Scott: "Our current interest-only payment (is) $572 billion, not touching the principal. Interest only."
It’s even higher. For fiscal 2022, the most recent full year, the Office of Management and Budget reported that the U.S. paid almost $661 billion in net interest costs.
Scott: After President Trump's Tax Cuts and Jobs Act was enacted in 2017, "we saw unemployment rates go to the lowest in the history of the country for minorities" and "a 70-year low for women."
The economy is so sprawling that it’s hard to gauge how much the tax cuts factored in reaching those initial lows under Trump. But Scott has a point on the correlative data.
The Black unemployment rate reached a record low of 5.4% in September 2019; the Hispanic rate hit a record low of 4% the same month; and the rate for women reached a 67-year low of 3.4% in February 2020.
The rates have fallen further under Biden. The Black rate fell to 4.7% in April 2023; the Hispanic rate fell to 3.9% in September 2022; and the rate for women fell to 3.3% in April 2023.
Scott: "Biden in his first act passed a $1.9 trillion COVID relief package, and the only thing missing was COVID relief."
This might be a rhetorical exaggeration by Scott, but the package included numerous provisions targeted at reducing COVID-19’s spread.
The 2021 American Rescue Plan clarified that COVID-19 vaccines and administration were covered free for people on Medicaid, and it provided $250 million for states to aid Medicaid-certified nursing facilities with COVID-19 cases among residents or staff, according to KFF, a health policy think tank.
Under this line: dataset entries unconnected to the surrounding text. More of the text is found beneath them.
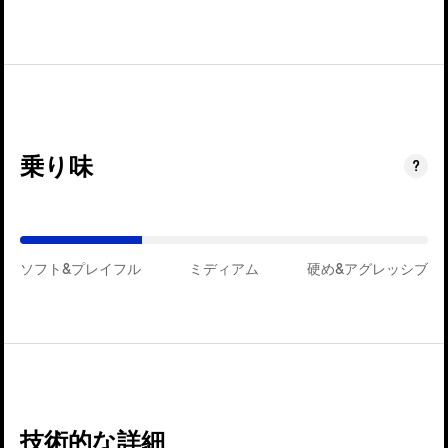
乗り味
(ミ
?
デ
ィ
ア
ソフト&プレイフル
ム)
ミディアム
硬め&アグレッシブ
技術的な詳細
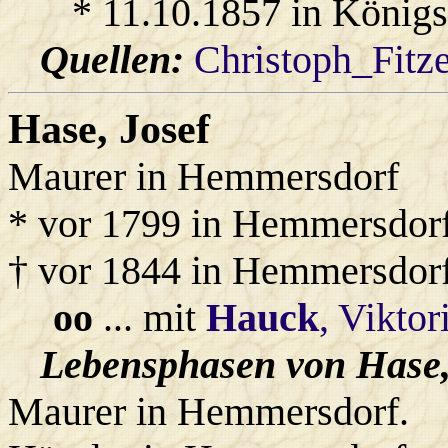
* 11.10.1857 in König
Quellen:
Christoph_Fitz
Hase
, Josef
Maurer in Hemmersdorf
* vor 1799 in Hemmersdor
† vor 1844 in Hemmersdor
oo
... mit
Hauck
, Viktor
Lebensphasen von Hase,
Maurer in Hemmersdorf.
It also included extended unemployment insurance when COVID-19 was keeping some businesses from hiring, and it provided emergency aid to small businesses to rehire or retain workers and to buy the health and sanitation equipment needed to keep workers safe from the virus.
Scott: The U.S. agreement to trade Iranian hostages in exchange for unfreezing $6 billion in Iranian funds could aid Hamas because "money is fungible."
None of that money would have gone directly to Hamas before it attacked Israel on Oct. 7, because the funds — oil revenue that was frozen in South Korea — has not been disbursed and can be unfrozen only for humanitarian purchases. (The U.S. is considering refreezing the funds because of to the Hamas attack.)
Still, experts say the fungibility argument is plausible.
"The safeguards in place are surely good enough to make sure only legitimate goods are purchased using those funds," said Matthew Levitt, a senior fellow at the Washington Institute for Near East Policy, a Middle East-focused think tank. "But nobody can say what’s then done with those goods."
Matthew Kroenig, a Georgetown University government and foreign service professor, said, "If you had a large end-of-year bonus payment coming your way, might you start spending more money in the meantime? Of course. Money is fungible."
This is especially true in a country with a highly centralized economy and government, Levitt added. The Islamic Revolutionary Guard Corps, an influential military branch within Iran, "controls so much of the Iranian economy, there’s no way to have comfort (that) the goods aren’t sold and some funds go to underwrite militancy."